_YOUR GOAL_. Without including any pictures, write out all the records word for word.

_DATA SHOWN_.
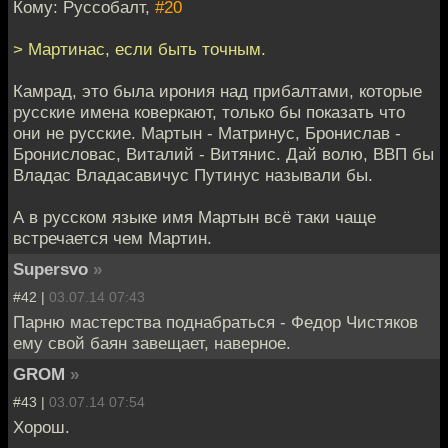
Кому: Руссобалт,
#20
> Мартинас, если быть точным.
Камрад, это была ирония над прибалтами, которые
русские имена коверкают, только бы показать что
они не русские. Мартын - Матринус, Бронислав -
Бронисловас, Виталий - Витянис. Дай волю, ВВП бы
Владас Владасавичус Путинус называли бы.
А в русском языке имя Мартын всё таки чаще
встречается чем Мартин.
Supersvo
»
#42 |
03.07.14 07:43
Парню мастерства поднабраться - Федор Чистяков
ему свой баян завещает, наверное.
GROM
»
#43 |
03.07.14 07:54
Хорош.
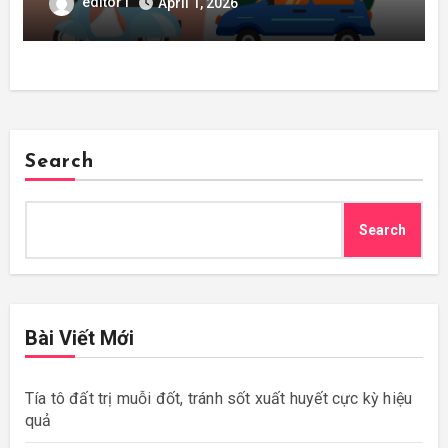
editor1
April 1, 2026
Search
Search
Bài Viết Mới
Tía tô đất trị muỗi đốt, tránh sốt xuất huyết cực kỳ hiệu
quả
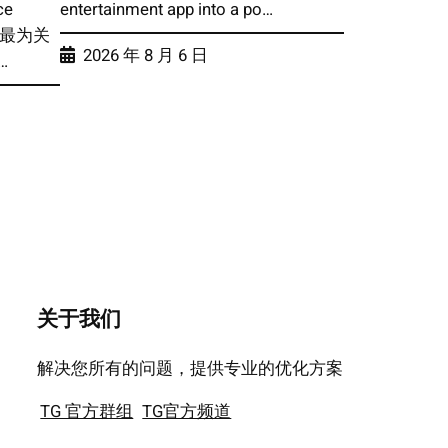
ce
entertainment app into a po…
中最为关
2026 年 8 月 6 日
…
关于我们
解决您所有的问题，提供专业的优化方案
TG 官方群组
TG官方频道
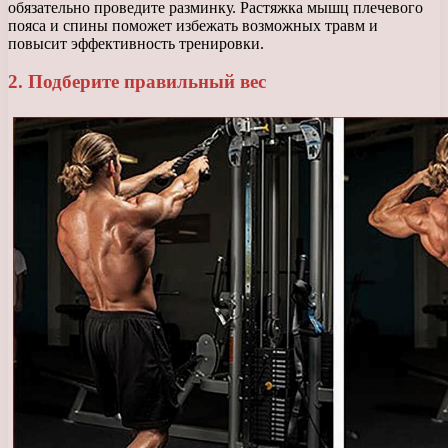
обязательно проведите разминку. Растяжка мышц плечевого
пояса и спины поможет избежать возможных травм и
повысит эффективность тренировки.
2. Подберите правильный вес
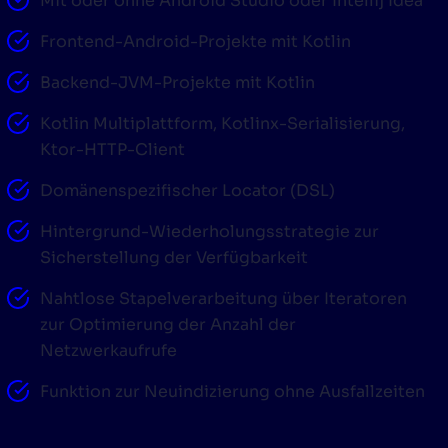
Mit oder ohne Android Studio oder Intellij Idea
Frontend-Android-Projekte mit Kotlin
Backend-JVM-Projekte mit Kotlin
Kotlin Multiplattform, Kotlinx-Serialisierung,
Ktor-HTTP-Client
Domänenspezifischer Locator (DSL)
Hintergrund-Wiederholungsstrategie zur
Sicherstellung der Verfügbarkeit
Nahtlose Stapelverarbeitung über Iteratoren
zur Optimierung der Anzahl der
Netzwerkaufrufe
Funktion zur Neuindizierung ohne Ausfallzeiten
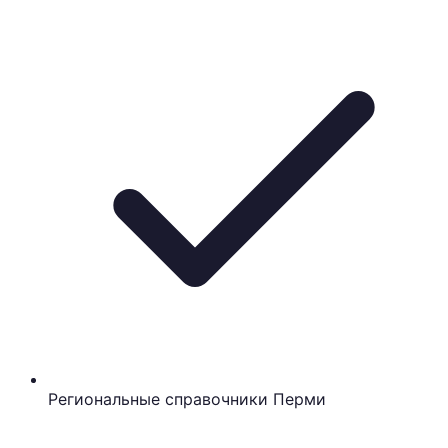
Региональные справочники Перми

_REPLY_.
Кому: Руссобалт,
#20
> Мартинас, если быть точным.
Камрад, это была ирония над прибалтами, которые
русские имена коверкают, только бы показать что
они не русские. Мартын - Матринус, Бронислав -
Бронисловас, Виталий - Витянис. Дай волю, ВВП бы
Владас Владасавичус Путинус называли бы.
А в русском языке имя Мартын всё таки чаще
встречается чем Мартин.
Supersvo
»
#42 |
03.07.14 07:43
Парню мастерства поднабраться - Федор Чистяков
ему свой баян завещает, наверное.
GROM
»
#43 |
03.07.14 07:54
Хорош.
editor1
April 1, 2026
Search
Search
Bài Viết Mới
Tía tô đất trị muỗi đốt, tránh sốt xuất huyết cực kỳ hiệu
quả
ce
entertainment app into a po…
中最为关
2026 年 8 月 6 日
…
关于我们
解决您所有的问题，提供专业的优化方案
TG 官方群组
TG官方频道
обязательно проведите разминку. Растяжка мышц плечевого
пояса и спины поможет избежать возможных травм и
повысит эффективность тренировки.
2. Подберите правильный вес
Mit oder ohne Android Studio oder Intellij Idea
Frontend-Android-Projekte mit Kotlin
Backend-JVM-Projekte mit Kotlin
Kotlin Multiplattform, Kotlinx-Serialisierung,
Ktor-HTTP-Client
Domänenspezifischer Locator (DSL)
Hintergrund-Wiederholungsstrategie zur
Sicherstellung der Verfügbarkeit
Nahtlose Stapelverarbeitung über Iteratoren
zur Optimierung der Anzahl der
Netzwerkaufrufe
Funktion zur Neuindizierung ohne Ausfallzeiten
Региональные справочники Перми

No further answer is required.